At the opposite end of the spectrum from the hedonistic excitement of the strip is an opportunity for those of us with Celtic roots, or just a love of Celtic culture, to meet likeminded people and enjoy some real culture.
We’re talking here, of course, about the celebration of all things Gaelic that is the Las Vegas Celtic Society’s Celtic Festival. Dating back to 2004, the LVCS is a non-profit organisation that dedicates itself to the promotion and preservation of Celtic heritage in southern Nevada. Through volunteer work, providing scholarships and donations, it also supports an array of other organisations that seek to preserve Celtic heritage.

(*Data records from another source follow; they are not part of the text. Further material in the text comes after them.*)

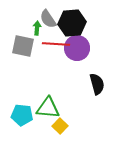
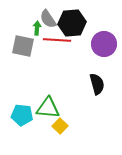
red line: moved 1 px right, 4 px up
purple circle: moved 27 px right, 4 px up
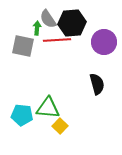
red line: rotated 8 degrees counterclockwise
purple circle: moved 2 px up
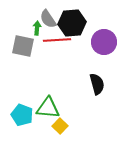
cyan pentagon: rotated 15 degrees clockwise
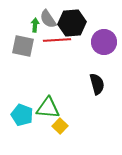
green arrow: moved 2 px left, 3 px up
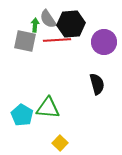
black hexagon: moved 1 px left, 1 px down
gray square: moved 2 px right, 5 px up
cyan pentagon: rotated 10 degrees clockwise
yellow square: moved 17 px down
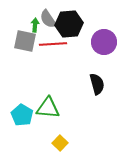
black hexagon: moved 2 px left
red line: moved 4 px left, 4 px down
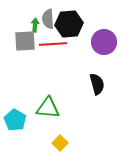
gray semicircle: rotated 30 degrees clockwise
gray square: rotated 15 degrees counterclockwise
cyan pentagon: moved 7 px left, 5 px down
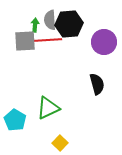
gray semicircle: moved 2 px right, 1 px down
red line: moved 5 px left, 4 px up
green triangle: rotated 30 degrees counterclockwise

LCVS’s headline event is the annual Las Vegas Highland Games and Celtic Gathering. For one weekend Floyd Lamb Park at Tule Springs is transformed into a little bit of the old countries as it plays host to musicians, athletes, and enthusiasts in a family-friendly environment.

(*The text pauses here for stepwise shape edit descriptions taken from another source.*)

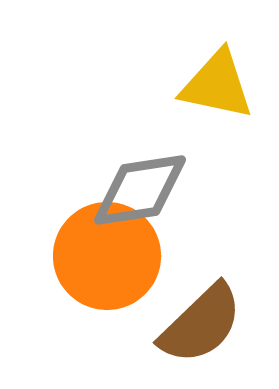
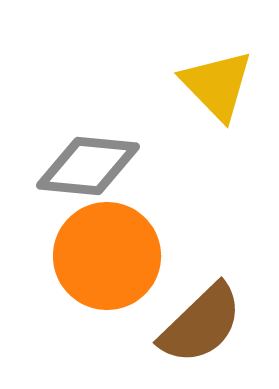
yellow triangle: rotated 34 degrees clockwise
gray diamond: moved 52 px left, 24 px up; rotated 14 degrees clockwise
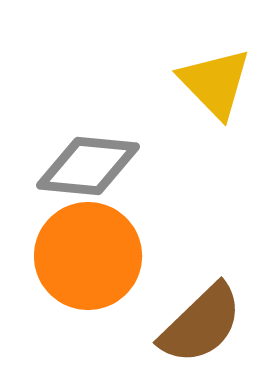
yellow triangle: moved 2 px left, 2 px up
orange circle: moved 19 px left
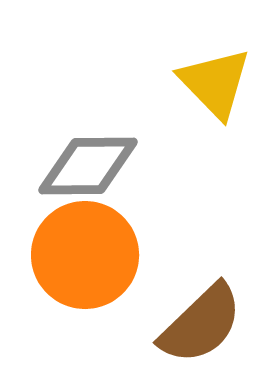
gray diamond: rotated 6 degrees counterclockwise
orange circle: moved 3 px left, 1 px up
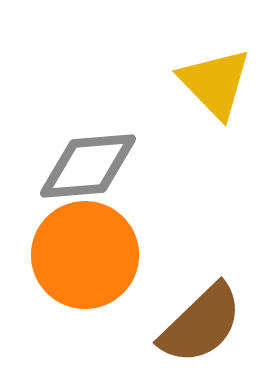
gray diamond: rotated 4 degrees counterclockwise
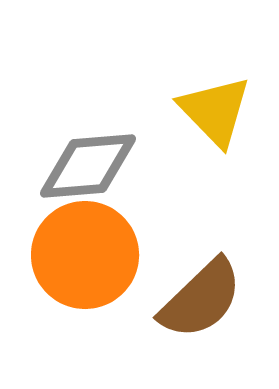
yellow triangle: moved 28 px down
brown semicircle: moved 25 px up
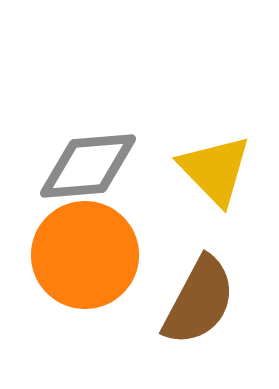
yellow triangle: moved 59 px down
brown semicircle: moved 2 px left, 2 px down; rotated 18 degrees counterclockwise
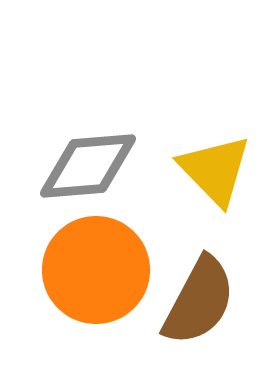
orange circle: moved 11 px right, 15 px down
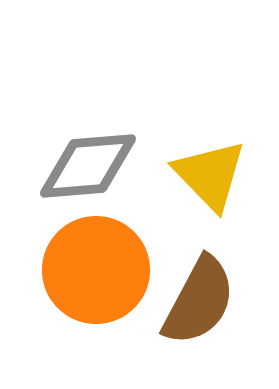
yellow triangle: moved 5 px left, 5 px down
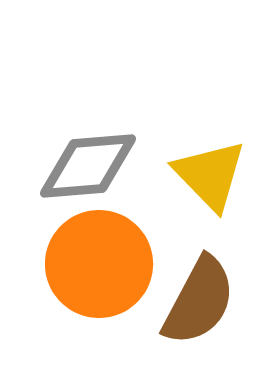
orange circle: moved 3 px right, 6 px up
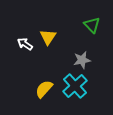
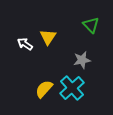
green triangle: moved 1 px left
cyan cross: moved 3 px left, 2 px down
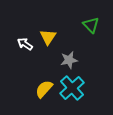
gray star: moved 13 px left
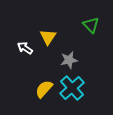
white arrow: moved 4 px down
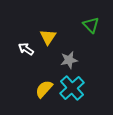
white arrow: moved 1 px right, 1 px down
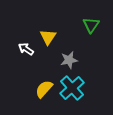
green triangle: rotated 18 degrees clockwise
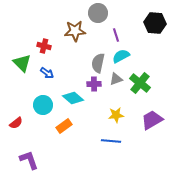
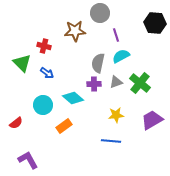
gray circle: moved 2 px right
gray triangle: moved 3 px down
purple L-shape: moved 1 px left; rotated 10 degrees counterclockwise
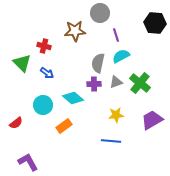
purple L-shape: moved 2 px down
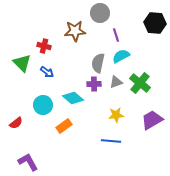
blue arrow: moved 1 px up
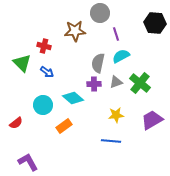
purple line: moved 1 px up
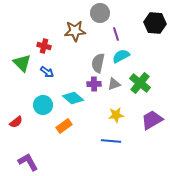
gray triangle: moved 2 px left, 2 px down
red semicircle: moved 1 px up
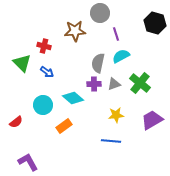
black hexagon: rotated 10 degrees clockwise
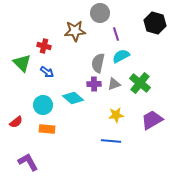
orange rectangle: moved 17 px left, 3 px down; rotated 42 degrees clockwise
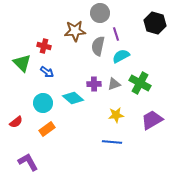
gray semicircle: moved 17 px up
green cross: rotated 10 degrees counterclockwise
cyan circle: moved 2 px up
orange rectangle: rotated 42 degrees counterclockwise
blue line: moved 1 px right, 1 px down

Bagpipes and Fancy Footwork
It might get pretty noisy around Vegas for the weekend of April 29th and 30th, 2017, as pipe bands from all over the world descend on the park for the games. Bagpipes may not be to everyone’s taste, but there’s surely nothing as stirring and impressive as legions of pipers playing the tunes, that evoke what it means to be a proud Celt. The competition among the pipers is fierce but friendly so get ready to be blown away by the talent of these musicians.
Of course, if you have music, you’ve got to have dancers too, and the games’ dance competitions and displays will see fancy footwork from some of the best there are. Forget Riverdance, you’ve never experienced set dancing unless you’ve seen it live, and in the settings of the park, surrounded by other lovers of all things Celtic, is the perfect way to enjoy it.
You’re likely to work up quite an appetite while taking in all there is on offer at the festival, so luckily the food and drink providers are ready to satisfy your belly and your thirst. As the old saying goes: “When in Rome…”, so you might as well get stuck into traditional fare that tastes just as good as it does in Scotland or Ireland.
Top of everyone’s menu must be the haggis. Sure, the idea of eating ‘Pluck’ ‒ the sheep’s heart, lungs, and liver, might not be for everyone even if it is mixed with suet, onion, and oatmeal. But nowadays the traditional casing, a sheep’s stomach, has been replaced with an artificial alternative, so that’s one less thing to turn you off. Despite its description, haggis is a nutritious, tasty dish that’s truly and uniquely Scottish. Feeling the need to wash down that haggis? Then get yourself over to the drinks tents where you can choose from an exotic variety of traditional ales and beers direct from the old countries’ breweries.
Let’s hope you’ve not over indulged, as the sight of the traditional games might be too much for you! This is where the Celtic brawn gets to show itself, and you won’t be disappointed by the feats of strength in these ‘heavy games’. Watch kilted beefcakes throw cabers ‒ that’s a tapered pine log up to 20 feet long that they try to upend, or marvel at the hammer throw. Seeing these athletes in action will remind you why the ancient Celtic warriors were so feared!